___ Exercise material ___

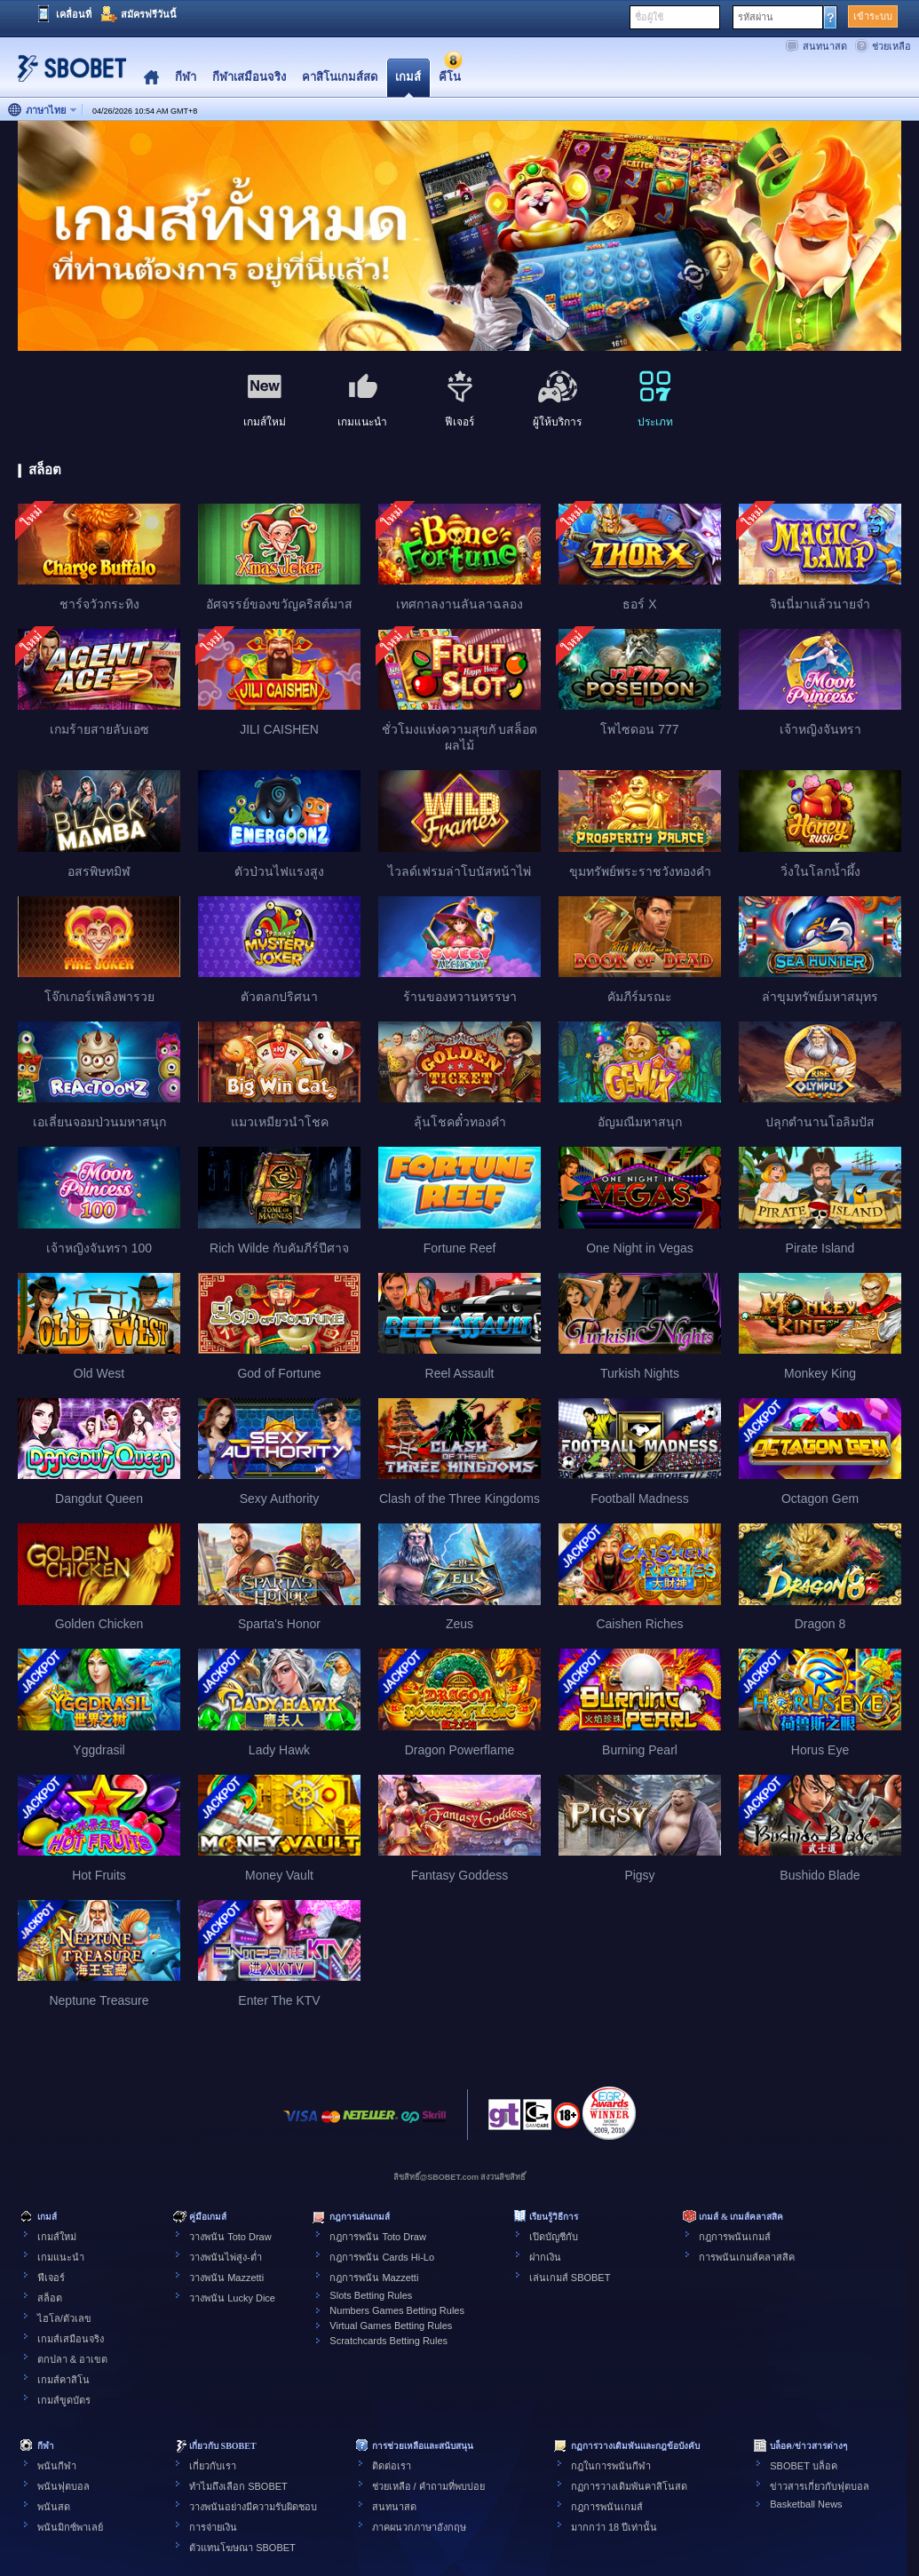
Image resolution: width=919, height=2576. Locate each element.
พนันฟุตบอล (63, 2486)
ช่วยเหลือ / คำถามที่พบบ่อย (428, 2486)
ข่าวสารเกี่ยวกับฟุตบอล (819, 2486)
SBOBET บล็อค (803, 2466)
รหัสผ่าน (755, 17)
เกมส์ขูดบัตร (64, 2400)
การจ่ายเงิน (213, 2527)
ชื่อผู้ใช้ (649, 17)
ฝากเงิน (545, 2257)
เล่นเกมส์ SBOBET (570, 2277)
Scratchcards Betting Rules (388, 2340)
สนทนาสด (825, 46)
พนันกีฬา (56, 2466)
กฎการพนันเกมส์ (735, 2236)
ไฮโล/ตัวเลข (64, 2318)
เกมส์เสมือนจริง (70, 2339)
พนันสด (53, 2506)
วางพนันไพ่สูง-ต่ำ (225, 2257)
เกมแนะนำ (60, 2257)
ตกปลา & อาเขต (72, 2359)
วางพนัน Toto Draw (230, 2236)
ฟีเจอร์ (51, 2277)
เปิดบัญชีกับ (553, 2236)
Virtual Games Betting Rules (390, 2325)
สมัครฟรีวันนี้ (149, 14)
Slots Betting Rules (370, 2295)
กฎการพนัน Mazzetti (373, 2277)
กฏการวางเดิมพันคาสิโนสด (629, 2486)
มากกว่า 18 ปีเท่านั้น (614, 2527)
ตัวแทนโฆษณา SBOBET (242, 2547)
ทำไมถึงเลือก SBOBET (238, 2486)
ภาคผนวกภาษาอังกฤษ (419, 2527)
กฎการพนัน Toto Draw (377, 2236)
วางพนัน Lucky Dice (232, 2298)
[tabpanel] (459, 237)
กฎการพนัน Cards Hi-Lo (381, 2257)
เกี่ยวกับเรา (212, 2466)
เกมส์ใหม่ (56, 2236)
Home (151, 77)
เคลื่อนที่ (73, 14)
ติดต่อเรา (391, 2466)
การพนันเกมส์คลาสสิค (747, 2257)
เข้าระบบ (872, 16)
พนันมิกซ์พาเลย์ (70, 2527)
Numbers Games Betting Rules (396, 2310)
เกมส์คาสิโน (63, 2379)
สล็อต (49, 2298)
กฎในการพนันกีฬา (611, 2466)
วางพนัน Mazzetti (226, 2277)
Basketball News (806, 2504)
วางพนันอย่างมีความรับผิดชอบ (253, 2506)
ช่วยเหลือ (891, 46)
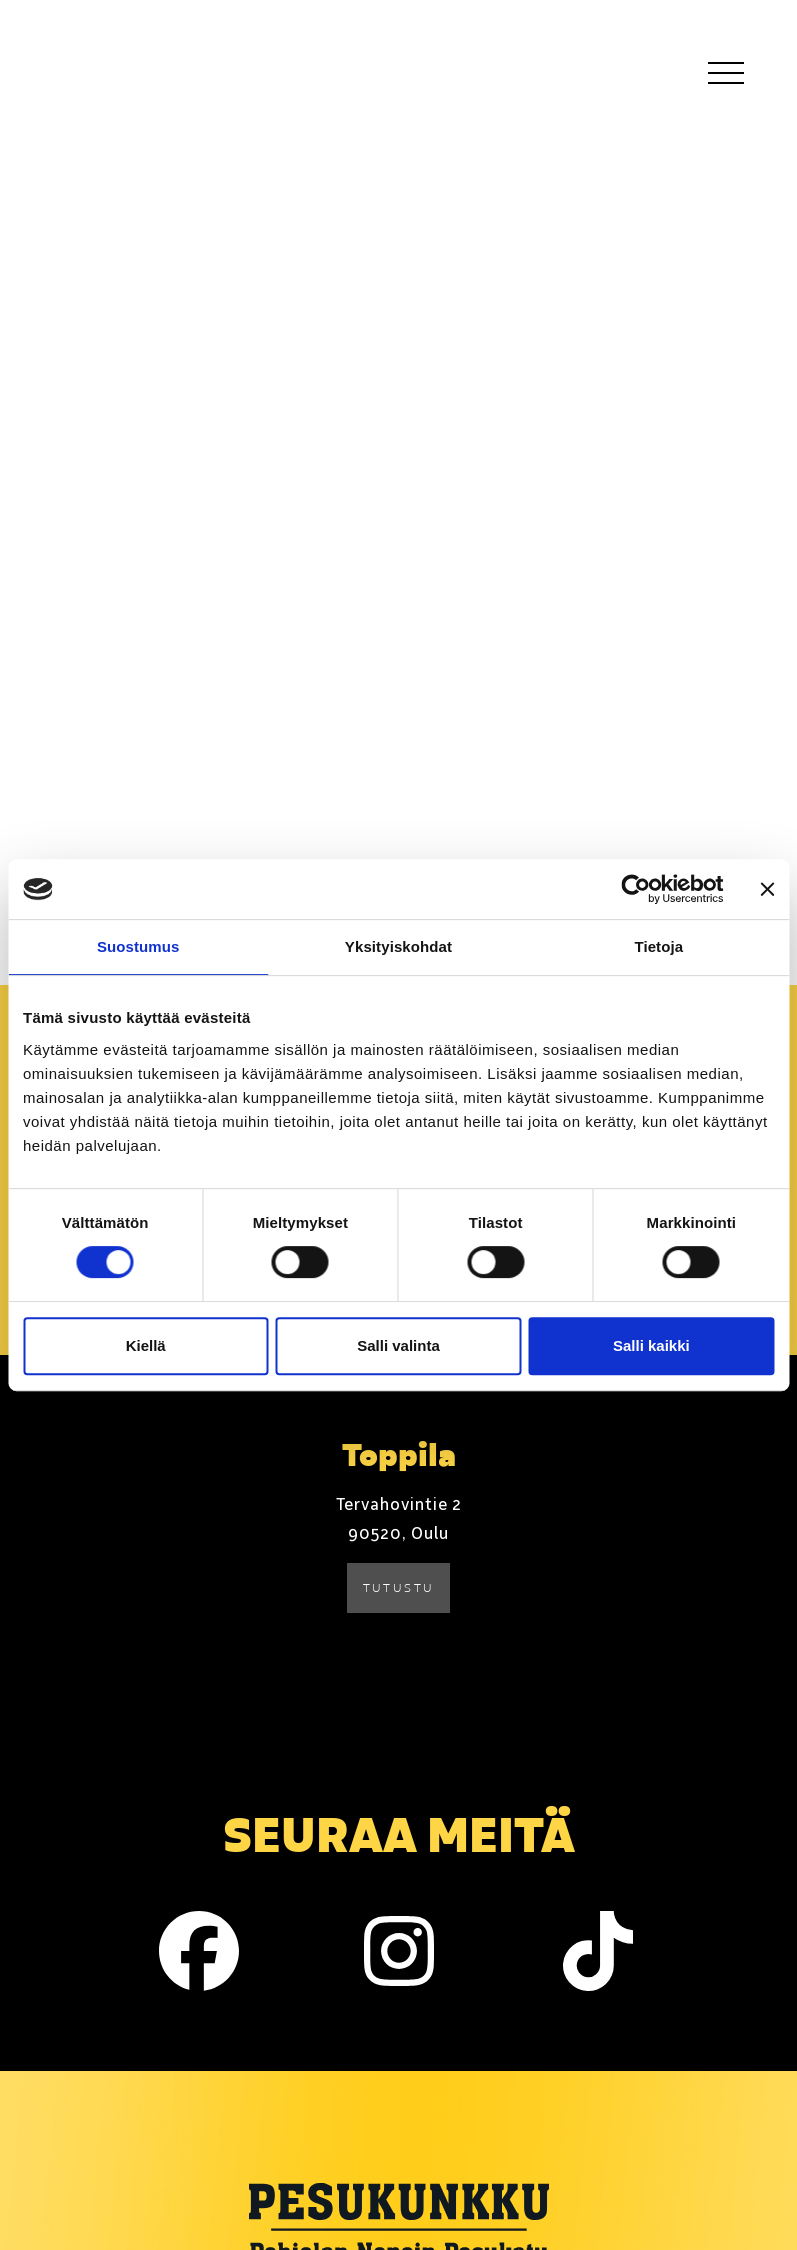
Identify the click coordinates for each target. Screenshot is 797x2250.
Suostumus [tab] (138, 946)
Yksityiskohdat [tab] (398, 946)
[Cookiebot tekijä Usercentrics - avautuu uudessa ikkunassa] (635, 889)
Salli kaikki (651, 1345)
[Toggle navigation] (724, 72)
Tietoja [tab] (658, 946)
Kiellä (146, 1345)
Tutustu (399, 1587)
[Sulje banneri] (767, 889)
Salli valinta (398, 1345)
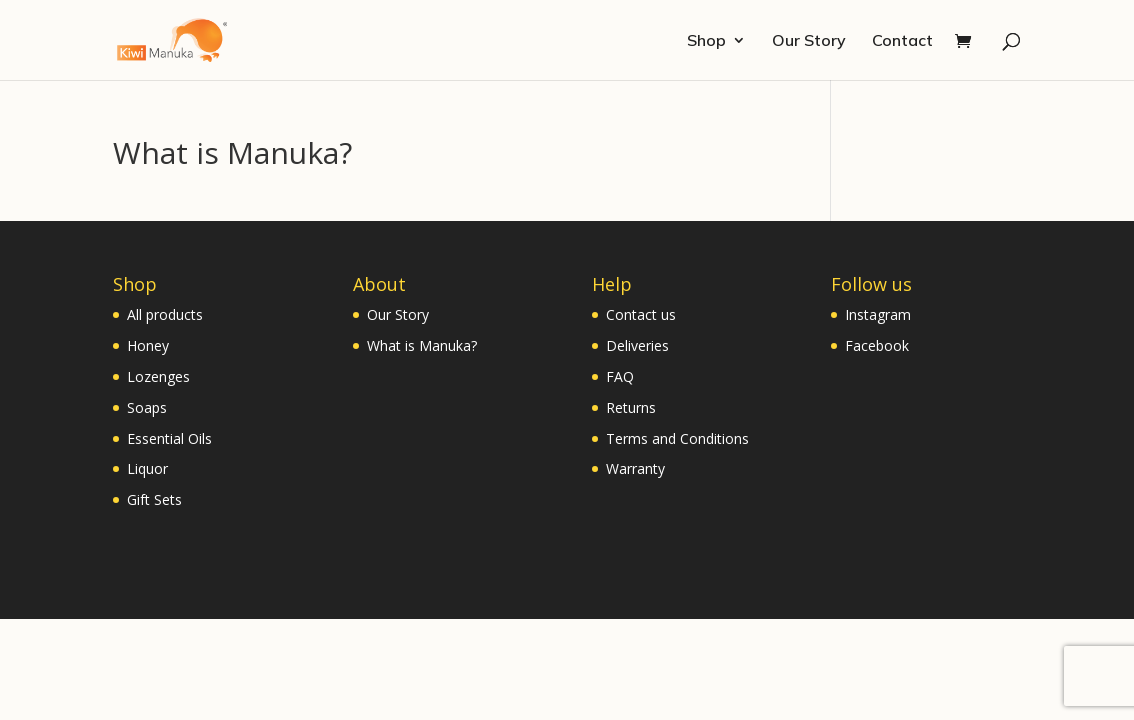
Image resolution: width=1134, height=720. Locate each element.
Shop (706, 41)
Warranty (635, 468)
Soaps (147, 407)
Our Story (809, 41)
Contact (902, 41)
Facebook (877, 345)
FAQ (620, 376)
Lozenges (158, 376)
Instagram (878, 314)
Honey (148, 345)
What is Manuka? (422, 345)
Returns (631, 407)
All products (165, 314)
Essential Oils (169, 438)
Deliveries (637, 345)
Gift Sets (154, 499)
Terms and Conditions (677, 438)
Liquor (147, 468)
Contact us (641, 314)
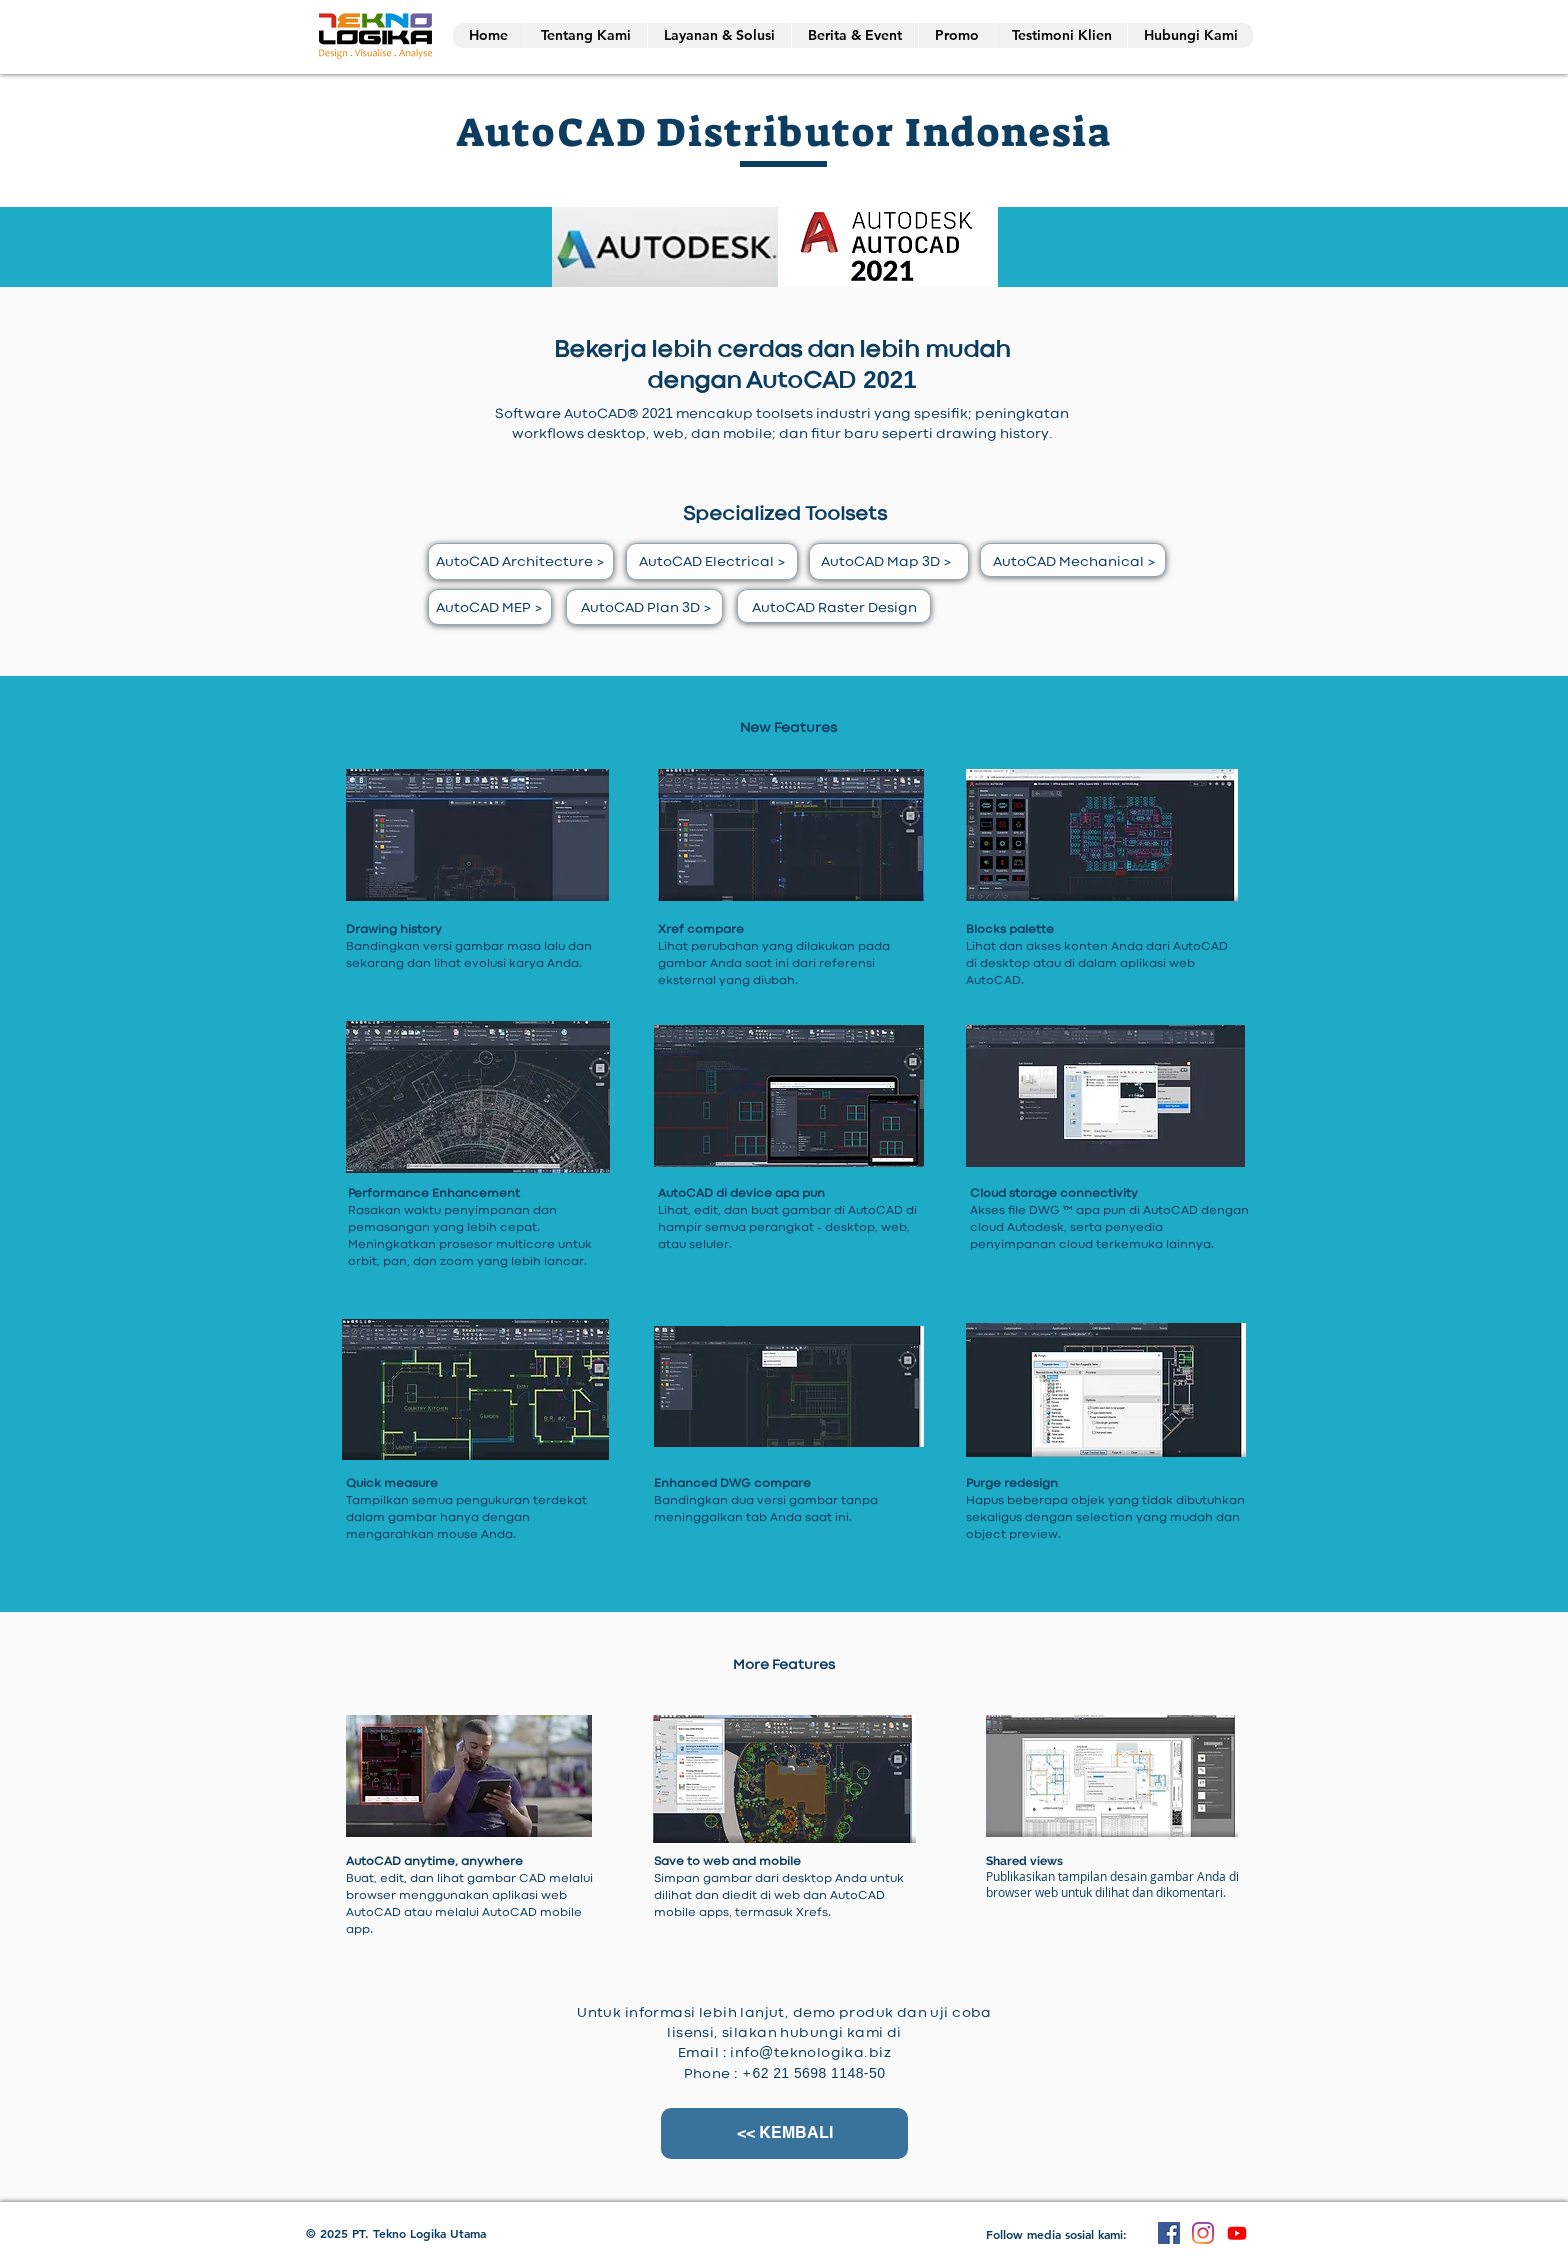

___

◆ Task directions ◆
First drop every picture, then print the data above exactly as it stands.

◆ Output of the task ◆
Image resolution: width=919, height=2576. Locate each element.
พนันฟุตบอล (63, 2486)
ช่วยเหลือ / คำถามที่พบบ่อย (428, 2486)
ข่าวสารเกี่ยวกับฟุตบอล (819, 2486)
SBOBET บล็อค (803, 2466)
รหัสผ่าน (755, 17)
เกมส์ขูดบัตร (64, 2400)
การจ่ายเงิน (213, 2527)
ชื่อผู้ใช้ (649, 17)
ฝากเงิน (545, 2257)
เล่นเกมส์ SBOBET (570, 2277)
Scratchcards Betting Rules (388, 2340)
สนทนาสด (825, 46)
พนันกีฬา (56, 2466)
กฎการพนันเกมส์ (735, 2236)
ไฮโล/ตัวเลข (64, 2318)
เกมส์เสมือนจริง (70, 2339)
พนันสด (53, 2506)
วางพนันไพ่สูง-ต่ำ (225, 2257)
เกมแนะนำ (60, 2257)
ตกปลา & อาเขต (72, 2359)
วางพนัน Toto Draw (230, 2236)
ฟีเจอร์ (51, 2277)
เปิดบัญชีกับ (553, 2236)
Virtual Games Betting Rules (390, 2325)
สมัครฟรีวันนี้ (149, 14)
Slots Betting Rules (370, 2295)
กฎการพนัน Mazzetti (373, 2277)
กฏการวางเดิมพันคาสิโนสด (629, 2486)
มากกว่า 18 ปีเท่านั้น (614, 2527)
ตัวแทนโฆษณา SBOBET (242, 2547)
ทำไมถึงเลือก SBOBET (238, 2486)
ภาคผนวกภาษาอังกฤษ (419, 2527)
กฎการพนัน Toto Draw (377, 2236)
วางพนัน Lucky Dice (232, 2298)
[tabpanel] (459, 237)
กฎการพนัน Cards Hi-Lo (381, 2257)
เกี่ยวกับเรา (212, 2466)
เกมส์ใหม่ (56, 2236)
Home (151, 77)
เคลื่อนที่ (73, 14)
ติดต่อเรา (391, 2466)
การพนันเกมส์คลาสสิค (747, 2257)
เข้าระบบ (872, 16)
พนันมิกซ์พาเลย์ (70, 2527)
Numbers Games Betting Rules (396, 2310)
เกมส์คาสิโน (63, 2379)
สล็อต (49, 2298)
กฎในการพนันกีฬา (611, 2466)
วางพนัน Mazzetti (226, 2277)
Basketball News (806, 2504)
วางพนันอย่างมีความรับผิดชอบ (253, 2506)
ช่วยเหลือ (891, 46)
Identify the click coordinates for each target. Screenshot is 797x2250.
Suostumus [tab] (138, 946)
Yksityiskohdat [tab] (398, 946)
[Cookiebot tekijä Usercentrics - avautuu uudessa ikkunassa] (635, 889)
Salli kaikki (651, 1345)
[Toggle navigation] (724, 72)
Tietoja [tab] (658, 946)
Kiellä (146, 1345)
Tutustu (399, 1587)
[Sulje banneri] (767, 889)
Salli valinta (398, 1345)
Image resolution: width=1134, height=720. Locate each element.
Shop (706, 41)
Warranty (635, 468)
Soaps (147, 407)
Our Story (809, 41)
Contact (902, 41)
Facebook (877, 345)
FAQ (620, 376)
Lozenges (158, 376)
Instagram (878, 314)
Honey (148, 345)
What is Manuka? (422, 345)
Returns (631, 407)
All products (165, 314)
Essential Oils (169, 438)
Deliveries (637, 345)
Gift Sets (154, 499)
Terms and Conditions (677, 438)
Liquor (147, 468)
Contact us (641, 314)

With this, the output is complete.